The all-singing, all-dancing vampire show

THERE was a time when American TV series were derided by snobby Brits as formulaic and unimaginative. How things have changed, with series such as The Sopranos, Six Feet Under and ER demonstrating that US programmes go places ours don't.

I can't think of a homegrown series that would risk an all-singing, all-dancing episode like the Buffy special. "We were talking and then it was like we were in a musical," explained one puzzled character in Once More With Feeling, as the town began to resemble an Andrew Lloyd Webber festival.

It was all an evil plot by a demon resembling a Hammer horror version of Fred Astaire and Ginger Rogers rolled into one. He aimed to make the townsfolk sing and dance until they spontaneously combusted. "That's entertainment," he suggested.

The cast displayed singing voices ranging from the excellent to the just passable, although the main credit belongs to the imagination of Buffy creator Joss Weldon, who wrote and directed it.

The word "horror" featured in the latest of Secret History's documentaries about the First World War Horror On The Home Front. This was real life horror - the "untold" story of the food shortages, strikes and social unrest.

Archive film and personal testimony told how, when the war began, people believed it would be over by Christmas. At that point, pubs closing early seemed a minor inconvenience. The first taste of reality came in December 1914 with the shelling of Hartlepool, and the first air raids the following year helped break civilian morale.

Food shortages and the real threat of starvation began to achieve what bombing had failed to do - dampen national unity. With overseas supplies cut off, home food production needed to be increased, but farmers - and even their horses - had been among the first to go off to war.

So disabled ex-soldiers went back to the land. "I didn't know how a potato grew, let alone hay-making," recalled George Louth.

Food shortages led to higher prices, hitting the working class hardest. Women did war work, often 12-hour shifts, as well as running the home. Children were sent out to work, with Dennis Feathergill telling how, at the age of nine, he worked 54 hours a week in a jute mill. "I earned a pound and a penny, which was gold in those days," he said.

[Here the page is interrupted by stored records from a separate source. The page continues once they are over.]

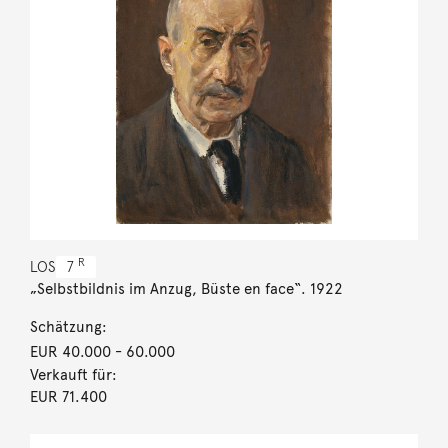
R
LOS
7
„Selbstbildnis im Anzug, Büste en face“. 1922
Schätzung:
EUR 40.000
- 60.000
Verkauft für:
EUR 71.400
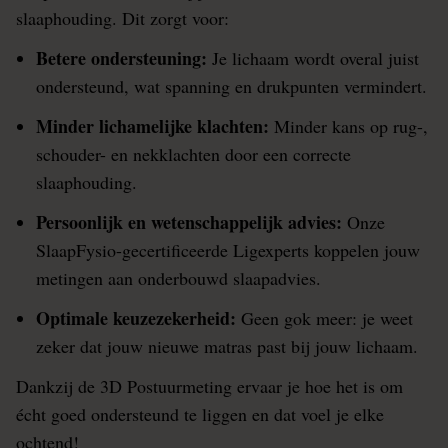
slaaphouding. Dit zorgt voor:
Betere ondersteuning:
Je lichaam wordt overal juist
ondersteund, wat spanning en drukpunten vermindert.
Minder lichamelijke klachten:
Minder kans op rug-,
schouder- en nekklachten door een correcte
slaaphouding.
Persoonlijk en wetenschappelijk advies:
Onze
SlaapFysio-gecertificeerde Ligexperts koppelen jouw
metingen aan onderbouwd slaapadvies.
Optimale keuzezekerheid:
Geen gok meer: je weet
zeker dat jouw nieuwe matras past bij jouw lichaam.
Dankzij de 3D Postuurmeting ervaar je hoe het is om
écht goed ondersteund te liggen en dat voel je elke
ochtend!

There was strike action - miners, builders, taxi drivers and even cinema usherettes - and, in the North-East, a reluctance to send children suffering from malnutrition to school. The Durham schools strike led to the promise of free soup kitchens for poor children.

By late 1917, social division and protest were reaching crisis point with rioting and looting. Only then was a national system of rationing introduced, guaranteeing all families supplies of basic food.